In my last blog post, I talked about a Christian whom I didn’t agree with and my childish struggle to unfriend him as opposed to wanting him to unfriend me as he was the one so offended by me and my lifestyle, beliefs, everything. Every time he posted, I seethed, silently. I could feel it coming. This was stupid. I was only upsetting myself. I would unfriend him. Before I did that though, I scrolled through my page feed and saw something that I strongly agreed with and tagged this person, soon to be ex friend, to see. I had no idea he was so sensitive! The response he sent was certainly NOT that of a christian and he promptly unfriended and blocked me. Yay, I won, right? Why don’t I feel better?
Here is the picture I “liked”…
I added the caption and tagged this person. Here was his response:
“Congratulations, you will now be unfriended and blocked. You got your wish. I’m so sorry that you let the world make you as evil as you are and as horrible of a person as you are. You are blind, ignorant, not paying attention to anything important. Stupid, a hater, downplaying and ignorant to your own hate. You hate Donald Trump who is the best president we’ve had in a very long time, and you know nothing about Christianity. You follow Satan rather than you follow God. I don’t want to have anything to do with the likes of you, or anybody like you. It’s people like you who make the world a horrible place to live in Melanie. I’m so sorry that you’re such an idiot so damn stupid and so much of a freaking hater that you’re willing to sacrifice people that actually care about you and people that have put their lives on the line for you. You’re damn right that I follow the Bible and I always will! Good riddance you terribly evil person”

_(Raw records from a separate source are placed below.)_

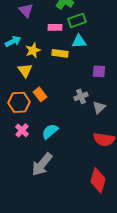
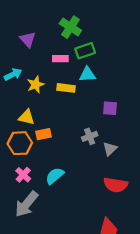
yellow triangle: (25, 70) -> (27, 117), moved, turned -42
orange rectangle: (40, 94) -> (43, 134), turned -64
gray arrow: (42, 164) -> (27, 204), moved

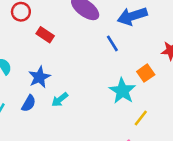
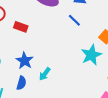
cyan star: (122, 91) -> (91, 55), turned 30

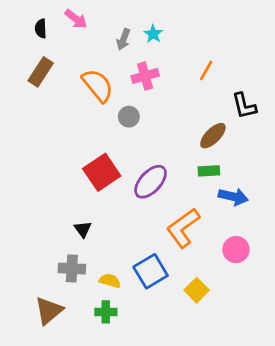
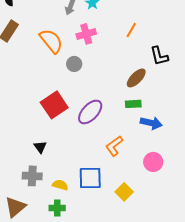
orange L-shape: (183, 228) -> (114, 146), size x0.7
blue square: (151, 271) -> (90, 178), turned 30

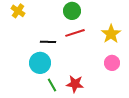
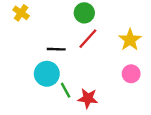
red line: (75, 33) -> (88, 39), turned -30
green line: (52, 85) -> (66, 90), moved

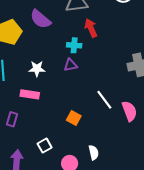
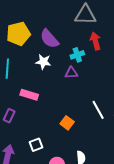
purple semicircle: (40, 19) -> (49, 39), moved
cyan cross: (74, 45) -> (77, 55), turned -32
white star: (37, 69) -> (43, 62), moved

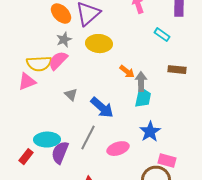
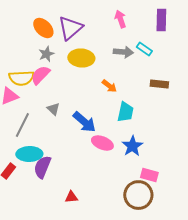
gray arrow: (141, 82) -> (123, 52), moved, turned 96
gray line: (88, 138) -> (22, 125), moved
pink ellipse: (118, 149) -> (102, 143), moved, turned 40

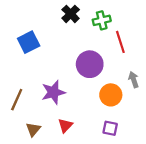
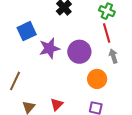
green cross: (102, 20) -> (107, 11), moved, turned 35
gray arrow: (134, 80) -> (113, 56), moved
purple star: (53, 92) -> (49, 48), moved

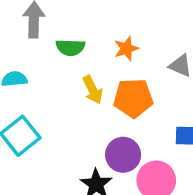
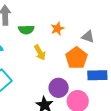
orange pentagon: (133, 98) -> (77, 58), moved, turned -30

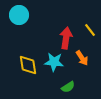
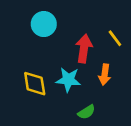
cyan circle: (19, 15) -> (44, 24), moved
orange arrow: (82, 58) -> (105, 74), turned 42

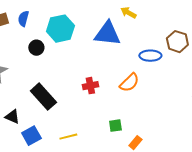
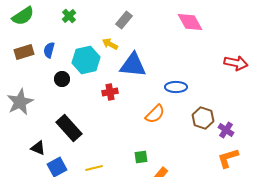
yellow arrow: (128, 13) -> (110, 44), moved
brown hexagon: (177, 42) -> (203, 118), moved
red cross: (90, 86) -> (110, 92), moved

I was astounded. Dumbstruck. Incredulous. When I told my therapist about it, he laughed. He was sure this person was kidding me. I assured him, he was not.
I do not care one bit what this guy thinks of me. I don’t take it in, I’m not taking it personally and yet… I felt a hollowness. An emptiness. What was this all about?
I wasn’t going to miss him. I didn’t care for his holier than thou posts of FB. I hadn’t seen him in years.
Upon further reflection, I think it’s that he attitude is widespread. That a lot of people do not agree with the above post. Since I started DBT (Dialectic Behavioral Therapy) 10 years ago, I have always been able to see the other person’s side of the things. Generally, both sides are valid. There can be a kernel of truth in the opposing view point. But this, this isn’t even anything I can wrap my head around.
His view is I’m evil and stupid. I believe he believes that. Trump is a good President. Just trying to think about the position of a supporter makes me twitchy. I blank out.
Black Lives Matter vs nope.
Trump is really getting us through this pandemic vs nope.
I can’t even do it.
I’m just going to leave this here and try to wash off the pathetic attempts to demean me while staying nice and tidy white with his champion, Christ behind him.